Characteristics of fresh-cut Khake Dam and Red Maradol papayas processed from whole fruits stored at various temperatures
J. Poubol, T. Puthmee, S. Kanlayanarat
ISHS Acta Horticulturae 804:571-576. 2008.
2008
บทคัดย่อ
Characteristics of fresh-cut Khake Dam and Red Maradol papayas processed from whole fruits stored at various temperatures
Physicochemical and microbiological quality of fresh-cut ‘Khake Dam’ and ‘Red Maradol’ papayas were evaluated after storage papaya fruits at 4, 13 and 25°C for 2 d. Whole papaya fruits ripened at the highest temperature of 25° C as shown in yellowing of peel and flesh color of ‘Khake Dam’ cultivar but not in ‘Red Maradol’ cultivar.

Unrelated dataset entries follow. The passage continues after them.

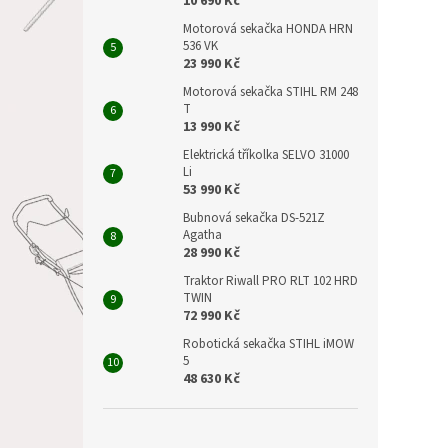
10 690 Kč
Motorová sekačka HONDA HRN
536 VK
23 990 Kč
Motorová sekačka STIHL RM 248
T
13 990 Kč
Elektrická tříkolka SELVO 31000
Li
53 990 Kč
Bubnová sekačka DS-521Z
Agatha
28 990 Kč
Traktor Riwall PRO RLT 102 HRD
TWIN
72 990 Kč
Robotická sekačka STIHL iMOW
5
48 630 Kč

A storage temperature of 4° C caused a slight pitting on papaya fruits, whereas at 25° C caused physiological disorders that adversely affected the visual quality of fruits as compared with the fruits stored at 13° C. The physicochemical and microbiological quality of fresh-cut papaya just after slicing differed between cultivars and storage temperatures. ‘Khake Dam’ and ‘Red Maradol’ cultivars just after slicing had a lower respiration rate, except for ‘Red Maradol’ cultivar where the respiration rate was the highest when stored at 25° C. A storage temperature of 25° C stimulated the respiration rates in fresh-cut ‘Red Maradol’ cultivar and affected the quality of fresh-cut papaya, observed as water-soaked appearance. ‘Red Maradol’ papaya, just after slicing, had higher acidity, ascorbic acid and total soluble solid contents, lower mesophilic aerobic bacteria, coliforms, and fungi counts than those of ‘Khake Dam’ cultivar. The difference in physicochemical and microbiological quality of two papaya fruits stored at various temperatures may have an effect on the quality and shelf life of fresh-cut papaya during storage.